Ad particle (viral particle [VP]) concentrations were determined spectrophotometrically by measuring the optical density at 260 nm (OD260). Infectious titers (IU/ml) of progeny viruses were determined by limiting dilution assay on 293 cells. Briefly, tenfold serially diluted virus was used to infect exponentially growing 293 cells in 96-well plates. At 48 hours postinfection, GFP-positive cells were counted under a fluorescence microscope. The infectious titer was calculated as the average number of GFP-positive cells per well×dilution factor/volume of virus suspension per well. The multiplicity of infection (MOI) was calculated from particle titer. The VP/IU ratio was 20:1 for all virus preparations.

Virus growth curve.

293 or T84 cells seeded in 24-well plates were infected with mu- or wt-Ad3GFP in a volume of 0.5 ml DMEM per well at indicated MOIs. Two hours later, viruses-containing media were removed. The cells were cultivated in 0.75 ml fresh DMEM plus 2% FBS per well. At indicated intervals, cells together with culture media were collected and frozen at −80°C. After all culture plates were collected, the samples were subjected to three cycles of freeze-and-thaw. The lysates were clarified by centrifugation at 12000 g for 2 minutes, and the supernatants were titrated by limiting dilution assay on 293 cells.

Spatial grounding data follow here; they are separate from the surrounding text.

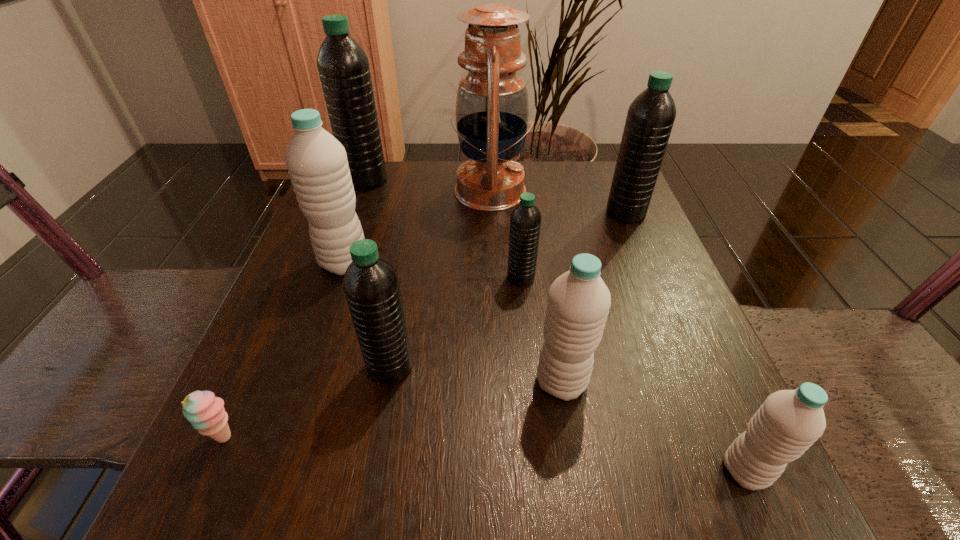 The height and width of the screenshot is (540, 960). Identify the location of free space between the second smallest black water bottle and the second biggest black water bottle. (508, 290).

The height and width of the screenshot is (540, 960). In order to click on vacant point located between the third smallest black water bottle and the nearest water bottle in this screenshot , I will do `click(685, 342)`.

You are a GUI agent. You are given a task and a screenshot of the screen. Output one action in this format:
    pyautogui.click(x=<x>, y=<y>)
    Task: Click on the empty location between the second black water bottle from right to left and the farthest white water bottle
    
    Given the screenshot: What is the action you would take?
    [433, 270]

I want to click on empty space that is in between the tallest water bottle and the second nearest white water bottle, so click(x=464, y=281).

Locate which object is the seventh closest to the second black water bottle from left to right. Please provide its 2D coordinates. Your answer should be formatted as a tuple, i.e. [(x, y)], where the tuple contains the x and y coordinates of a point satisfying the conditions above.

[(343, 66)]

The width and height of the screenshot is (960, 540). In order to click on object that is the fourth closest to the smallest black water bottle in this screenshot , I will do `click(650, 117)`.

Image resolution: width=960 pixels, height=540 pixels. I want to click on water bottle object that ranks as the third closest to the second nearest white water bottle, so click(371, 286).

In order to click on water bottle that can be found as the fourth closest to the second farthest white water bottle in this screenshot , I will do `click(317, 164)`.

Where is `black water bottle identified as the third closest to the leftmost white water bottle`? The height and width of the screenshot is (540, 960). black water bottle identified as the third closest to the leftmost white water bottle is located at coordinates (525, 221).

This screenshot has width=960, height=540. Find the location of `the closest black water bottle to the leftmost black water bottle`. the closest black water bottle to the leftmost black water bottle is located at coordinates (525, 221).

Analysis of PtDd in infected HeLa cells

Hela cells in three 15-cm dishes were infected with virus (wt-Ad3GFP, mu-Ad3GFP, Ad5 or Ad14) in 20 ml medium/dish. 6–12 hours later, virus containing medium was discarded, and 15 ml fresh medium plus 2% FBS was added to each dish. 24–48 hours post infection, culture medium was aspirated to a 50-ml tube. The cells were washed once with 7 ml PBS/dish, scraped down in 4.5 ml PBS (3 dishes), and subjected to 3 rounds of freeze and thaw. Cell debris was removed by spinning at 16 100 g for 4 minutes, and the lysate supernatant was laid on the sucrose gradients. In some indicated cases, the proteins in culture medium were precipitated by addition of ammonium sulfate to a saturation of 65%, dialyzed against ultracentrifugation buffer (10 mM Tris-Cl, 150 mM NaCl, 10% glycerol, pH 7.6), and laid on sucrose gradients. After 4 hours of ultracentrifugation (SW41Ti rotor, 35,000 rpm, 200,000 g), the ultra-clear thin tube was taken out and held vertically on a clamp stand. A syringe needle (size: 18G) was used to penetrate the tube from the side above the 40% sucrose layer. Gradient fractions were collected from the needle and fractioned into tubes. The fractions were mixed with 2×SDS loading buffer, boiled for 5 minutes, loaded on 4–15% SDS-PAGE at 20 µl/well for cell-associated PtDd or 35 µl/well for released PtDd. Western blots were performed with anti-Ad3 PtDd primary antibody (dilute 1:2000 for cell-associated PtDd or 1:1000 for released PtDd) and anti-rabbit secondary antibody (1:2000).

Transduction studies

T84 cells were cultured in 0.4 µm transwell insert for 16 days, and then infected with mu-Ad3GFP or wt-Ad3GFP at MOIs of 2, 10 and 50 vp/cell for 2 hours. Supernatants were collected from the inner chambers at days 4, 7, 9 and 10 post infection, and from the outer chambers at days 9 and 10. Progeny virus in the collected culture media was titrated on 293 cells.

Immunofluorescence staining and confocal microscopy

Cells were washed once with PBS, fixed with 4% PFA for 15 minutes at room temperature, permeabilized with 1% BSA-PBS plus 0.3% triton X-100, and hybridized with primary antibody and fluorescein labeled secondary antibody. The cellular nuclei were counterstained by mounting samples with vectorshield mounting medium containing DAPI.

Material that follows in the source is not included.